DAZ aktuell

Arzneimittelexporte: Kein Grund für "Mitleidskampagnen"

BERLIN (ks). Viele Arzneimittel sind im Ausland preiswerter als in Deutschland. Davon sollen auch die hiesigen Krankenkassen etwas haben. Daher müssen Apotheker bereits seit Jahren eine Importquote erfüllen. Doch es gibt auch Präparate, die in anderen EU-Staaten teurer sind als in Deutschland. Manch ein Apotheker nutzt diesen Umstand, indem er sich durch Exporte ein "stabiles zweites Standbein" schafft, meldet nun der "Spiegel" in seiner neuesten Ausgabe. Die Folge: In Deutschland drohen Medikamente knapp zu werden.

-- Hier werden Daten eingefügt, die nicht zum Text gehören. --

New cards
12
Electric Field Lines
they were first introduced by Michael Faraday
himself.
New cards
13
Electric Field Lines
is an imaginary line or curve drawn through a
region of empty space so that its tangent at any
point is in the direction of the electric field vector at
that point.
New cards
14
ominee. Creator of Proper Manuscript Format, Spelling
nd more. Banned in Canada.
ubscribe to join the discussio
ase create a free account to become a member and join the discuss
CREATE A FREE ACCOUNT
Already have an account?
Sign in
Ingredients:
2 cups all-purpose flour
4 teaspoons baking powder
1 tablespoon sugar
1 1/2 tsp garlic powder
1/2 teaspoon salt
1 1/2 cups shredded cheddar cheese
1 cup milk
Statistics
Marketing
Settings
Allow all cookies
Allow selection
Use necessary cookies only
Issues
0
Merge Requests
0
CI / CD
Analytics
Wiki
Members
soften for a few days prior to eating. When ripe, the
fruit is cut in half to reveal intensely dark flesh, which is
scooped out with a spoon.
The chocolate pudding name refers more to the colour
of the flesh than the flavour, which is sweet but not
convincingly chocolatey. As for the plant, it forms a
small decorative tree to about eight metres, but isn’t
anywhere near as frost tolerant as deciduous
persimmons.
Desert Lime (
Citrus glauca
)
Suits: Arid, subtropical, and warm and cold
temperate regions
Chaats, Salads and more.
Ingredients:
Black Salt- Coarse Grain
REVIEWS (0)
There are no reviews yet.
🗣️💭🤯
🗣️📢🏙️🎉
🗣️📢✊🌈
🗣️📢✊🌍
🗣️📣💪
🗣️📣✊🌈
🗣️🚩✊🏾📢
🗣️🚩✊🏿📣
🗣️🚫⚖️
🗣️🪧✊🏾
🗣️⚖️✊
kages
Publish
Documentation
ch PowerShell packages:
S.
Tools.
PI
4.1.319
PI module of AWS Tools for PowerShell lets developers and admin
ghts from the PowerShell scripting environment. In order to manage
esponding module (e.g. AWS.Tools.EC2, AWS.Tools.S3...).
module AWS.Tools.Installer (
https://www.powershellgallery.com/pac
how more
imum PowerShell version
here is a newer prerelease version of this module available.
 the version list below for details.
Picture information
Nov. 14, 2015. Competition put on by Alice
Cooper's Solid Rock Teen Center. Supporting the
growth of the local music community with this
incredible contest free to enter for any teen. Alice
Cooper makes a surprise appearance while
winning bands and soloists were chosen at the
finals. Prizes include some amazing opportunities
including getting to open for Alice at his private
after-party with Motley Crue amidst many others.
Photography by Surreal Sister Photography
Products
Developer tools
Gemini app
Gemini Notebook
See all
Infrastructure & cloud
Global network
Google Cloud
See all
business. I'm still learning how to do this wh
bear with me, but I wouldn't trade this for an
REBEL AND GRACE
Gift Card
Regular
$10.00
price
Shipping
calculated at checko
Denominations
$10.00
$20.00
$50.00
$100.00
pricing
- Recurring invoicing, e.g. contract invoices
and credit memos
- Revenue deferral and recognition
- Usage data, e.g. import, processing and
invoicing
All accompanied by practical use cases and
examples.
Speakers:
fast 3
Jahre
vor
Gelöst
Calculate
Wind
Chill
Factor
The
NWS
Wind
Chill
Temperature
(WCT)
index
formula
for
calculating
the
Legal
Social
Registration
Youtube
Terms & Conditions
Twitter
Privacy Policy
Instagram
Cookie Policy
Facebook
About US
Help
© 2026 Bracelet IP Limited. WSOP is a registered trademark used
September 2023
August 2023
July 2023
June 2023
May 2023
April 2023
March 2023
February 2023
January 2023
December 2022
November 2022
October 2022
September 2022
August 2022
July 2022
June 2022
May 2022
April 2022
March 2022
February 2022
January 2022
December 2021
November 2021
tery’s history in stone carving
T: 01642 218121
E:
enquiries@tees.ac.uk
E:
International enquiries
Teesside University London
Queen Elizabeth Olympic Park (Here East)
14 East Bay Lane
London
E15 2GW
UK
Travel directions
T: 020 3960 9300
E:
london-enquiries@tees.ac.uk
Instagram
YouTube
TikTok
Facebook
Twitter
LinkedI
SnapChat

Die DAZ hatte im Januar über eine Umfrage des Hessischen Apothekerverbandes (HAV) unter seinen Mitgliedern berichtet, wonach Ende 2005 einige Arzneimittel weder vom Großhandel noch vom Hersteller lieferbar waren (siehe DAZ Nr. 4/2006, S. 3 und S. 27). Betroffen waren unter anderem Präparate des Herstellers Pfizer. Offenbar wurden diese für den deutschen Markt bestimmten Medikamente von einigen Apotheken aufgekauft, um sie gewinnbringend zu exportieren – etwa nach Großbritannien. Den Herstellern missfällt dies. Sie weigern sich, ihre Produktion zu erhöhen, und so muss manch ein deutscher Kassenpatient auf sein Präparat verzichten. Der HAV schrieb daher die Aufsichtsbehörde an, um zu prüfen, ob ein aufsichtsrechtliches Einschreiten geboten ist. DAZ-Chefredakteur Peter Ditzel wertete derartige Exporte als legal, aber "recht unethisch" im Sinne der Versorgungssicherheit und der Patienten. Für einen Spiegel-Redakteur war dies ein Anlass, das Thema in eine breitere Öffentlichkeit zu bringen. Er berichtet von Briefen des Arzneimittel-Im- und Exporteurs A.C.A. Müller vom vergangenen Januar an seine Geschäftspartner. In diesen werde Apothekern der Export schmackhaft gemacht und Empfehlungen gegeben, wie das Geschäft abgewickelt werden kann, ohne dass Großhändler und Hersteller misstrauisch werden. So sollte immer nur "in 3er, maximal 5er Mengen" bestellt werden. Die Gewinnmarge der Apotheker, so A.C.A. Müller, sorge für ein "stabiles zweites Standbein".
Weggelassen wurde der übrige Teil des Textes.